David cited the new requirement for a conformance clause in OASIS standards as an opportunity. He advocates a conformance clause that mandates processing requirements for every element. With XLIFF 2.0, you either conform or you don't; there is no ambiguity. Everyone seems in favor.
Also widely agreed is that XLIFF 2.0 will have a simpler core, with additional functionality enabled by modules. But the line between core and module has not been drawn. David indicated that the distinction may be guided by considering a set of core use cases. He pointed to the model of the UBL standard, which begins with 40 pages of "business processes" that are supported by the specification.

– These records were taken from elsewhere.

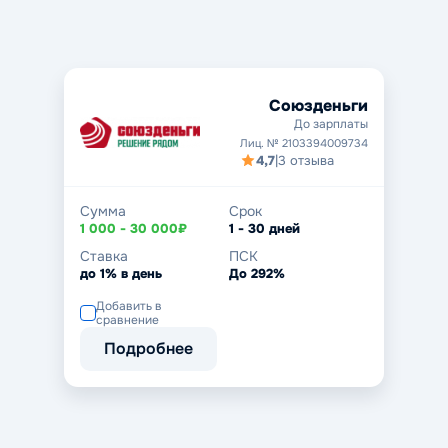
Союзденьги
До зарплаты
Лиц. № 2103394009734
4,7
|
3 отзыва
Сумма
Срок
1 000 - 30 000₽
1 - 30 дней
Ставка
ПСК
до 1% в день
До 292%
Добавить в
сравнение
Подробнее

Some important questions remain. The first is how backwards-compatible XLIFF 2.0 will be. Shirley made a statement implying that 2.0 wouldn't be much of a change for tool developers. But I didn't hear consensus on this point, and it seems at odds with the goals of simplification and tighter specification. An earlier presentation showed parts of the current XLIFF 2.0 schema, and they had clearly diverged from the current standard. So the story on compatibility is unclear. There's a lot of fervor for a fresh start in 2.0. And maintaining backwards compatibility while at the same time removing ambiguity seems a major undertaking. But are implementors willing to rewrite their XLIFF support? I'm not sure anyone knows.
Also missing was any project data on XLIFF 2.0. XLIFF 1.2 was published in February, 2008, over three and a half years ago. Yet there's not much visibility from the outside on the progress towards XLIFF 2.0. David estimated 2.0 in the second quarter of 2012, but I'm not sure how he arrived at this. David did call for feature owners to commit the resources necessary to do the work. And Lucia asked for more industry contribution. But neither answers the question of who is signed up for the core work. I hope I've just missed something, but I'm suspicious of the current dates given the scope of the goals.

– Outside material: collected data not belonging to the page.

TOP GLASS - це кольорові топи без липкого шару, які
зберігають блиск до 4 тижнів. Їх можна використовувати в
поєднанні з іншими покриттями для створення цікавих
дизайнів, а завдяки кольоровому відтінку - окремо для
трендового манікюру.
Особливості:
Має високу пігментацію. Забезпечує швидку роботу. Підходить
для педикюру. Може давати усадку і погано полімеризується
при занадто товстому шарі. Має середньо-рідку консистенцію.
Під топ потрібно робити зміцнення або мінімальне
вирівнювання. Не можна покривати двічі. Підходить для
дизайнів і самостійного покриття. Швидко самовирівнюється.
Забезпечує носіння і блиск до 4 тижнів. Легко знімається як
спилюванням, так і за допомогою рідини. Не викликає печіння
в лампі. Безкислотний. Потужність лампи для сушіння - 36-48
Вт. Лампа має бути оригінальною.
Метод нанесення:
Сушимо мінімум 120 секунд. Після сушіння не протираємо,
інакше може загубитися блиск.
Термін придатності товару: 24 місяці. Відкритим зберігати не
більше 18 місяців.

Finally, I can't help noting the absence of most of the XLIFF Technical Committee from the Symposium. Not to dismiss the contributions of the others present, but David Filip was the only representative to make many meaningful statements about work being done. Missing were most of the heavy hitters: Committee Chair Brian Schnabel, Yves Savourel, Rodolfo M. Raya, Arle Lommel, Christian Lieske (due to last-minute emergency), and anyone from IBM. I don't mean to blame them. Budgets are tight, and it's hard to justify conference expenses. But it was a lost chance for the TC to communicate its message, and for the industry to engage them. With so much uncertainty around XLIFF 2.0, I think that's a real missed opportunity.
And in the miscellaneous category was a fascinating talk by Ian O'Keeffe. Ian made a compelling case for the increased importance of sound (sound effects, background sound, music) in virtual experiences, and predicted that sound will increasingly be localised to convey the intended meaning to other cultures. He's written a clever tool to vary a piece of music (tempo, pitch, rhythm, ...) and study how listeners from different cultures hear the differences. His provocative idea is that perhaps, instead of localising sound by choosing or composing a different sound, we might modify the original to evoke the right response.
He ties this to localisation and XLIFF by pointing out that whatever method is used, we need to know the intended meaning of a sound in order to localise it. He proposes putting metadata about the source sound into XLIFF. This is all fine, but sound is a red herring. We need translation unit metadata for all sorts of reasons. And we already have it. XLIFF 1.2 even enshrines some rather (ridiculously) specific metadata (coord attribute, anyone?). Moreover, it allows for extension within the
tag, so anybody can put there whatever metadata they want. While there were a few extension-phobes in the audience, I don't see what alternative they could offer, or what harm they see in this kind of use.